Fate of Order
Page 12
Kortilla shook her head. “Get over yourself. Paul was supposed to be a girl, you know.”
Nythan’s eyes grew wide. “You read Dune… maybe I died after all.”
“If the boy is well enough to kiss my cousin, he’s well enough to get the hell outta here,” Zippo declared.
Kortilla looked at me. “You said they were taking Papa to Charlotte?”
“He was too hurt to come with me. Rhett won’t let anything happen to him. Still, if I go there, if I go back to Charlotte—”
Zippo scoffed. “Charlotte? Those kids down there are finished. I heard the Yank troops are in the streets of Raleigh. Charlotte’s got a few days left. Going there would be like marching back into friggin’ Fishkill.”

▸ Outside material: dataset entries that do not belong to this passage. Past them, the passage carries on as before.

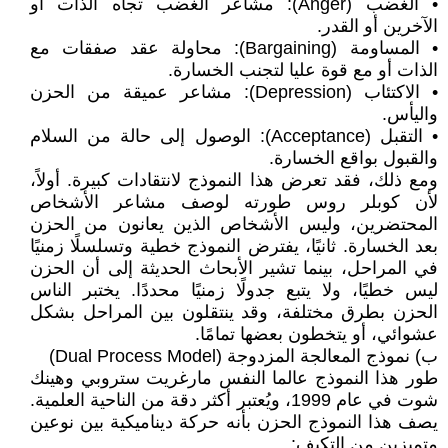
• الغضب (Anger): مشاعر الغضب تجاه الذات أو
الآخرين أو القدر.
• المساومة (Bargaining): محاولة عقد صفقات مع
الذات أو مع قوة عليا لتجنب الخسارة.
• الاكتئاب (Depression): مشاعر عميقة من الحزن
واليأس.
• التقبل (Acceptance): الوصول إلى حالة من السلام
والقبول بواقع الخسارة.
ومع ذلك، فقد تعرض هذا النموذج لانتقادات كبيرة. أولاً،
لأن كوبلر روس طورته لوصف مشاعر الأشخاص
المحتضرين، وليس الأشخاص الذين يعانون من الحزن
بعد الخسارة. ثانيًا، يفترض النموذج خطية وتسلسلًا زمنيًا
في المراحل، بينما تشير الأبحاث الحديثة إلى أن الحزن
ليس خطيًا، ولا يتبع جدولًا زمنيًا محددًا. يختبر الناس
الحزن بطرق مختلفة، وقد ينتقلون بين المراحل بشكل
عشوائي، أو يتخطون بعضها تمامًا.
ب) نموذج المعالجة المزدوجة (Dual Process Model)
طور هذا النموذج عالما النفس مارغريت ستروبي وهينك
شوت في عام 1999، ويُعتبر أكثر دقة من الناحية العلمية.
يصف هذا النموذج الحزن بأنه حركة ديناميكية بين نوعين
متميزين من التكيف: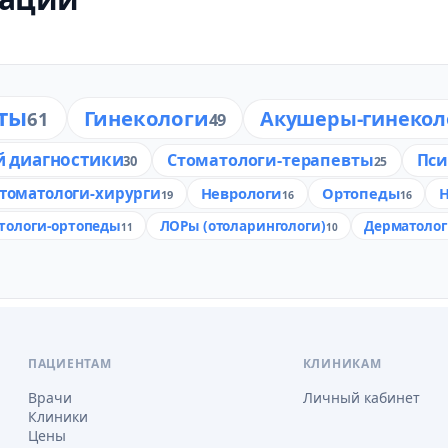
ты
Гинекологи
Акушеры-гинекол
61
49
й диагностики
Стоматологи-терапевты
Пс
30
25
томатологи-хирурги
Неврологи
Ортопеды
19
16
16
тологи-ортопеды
ЛОРы (отоларингологи)
Дерматоло
11
10
ПАЦИЕНТАМ
КЛИНИКАМ
Врачи
Личный кабинет
Клиники
Цены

That news took the shine from Nythan’s recovery. I hoped Jalen would move Alexander if they had to retreat—assuming the whole Southern government didn’t collapse before then.
“Matias?” I asked Kortilla, already knowing the answer.
She shook her head, eyes downcast.
“I don’t see Alexander either,” Nythan said.
“I need your help with him, Nythan. More than I’ve ever needed anything.”
I think my voice told Nythan enough that he could guess the rest. “Never give up hope,” he whispered.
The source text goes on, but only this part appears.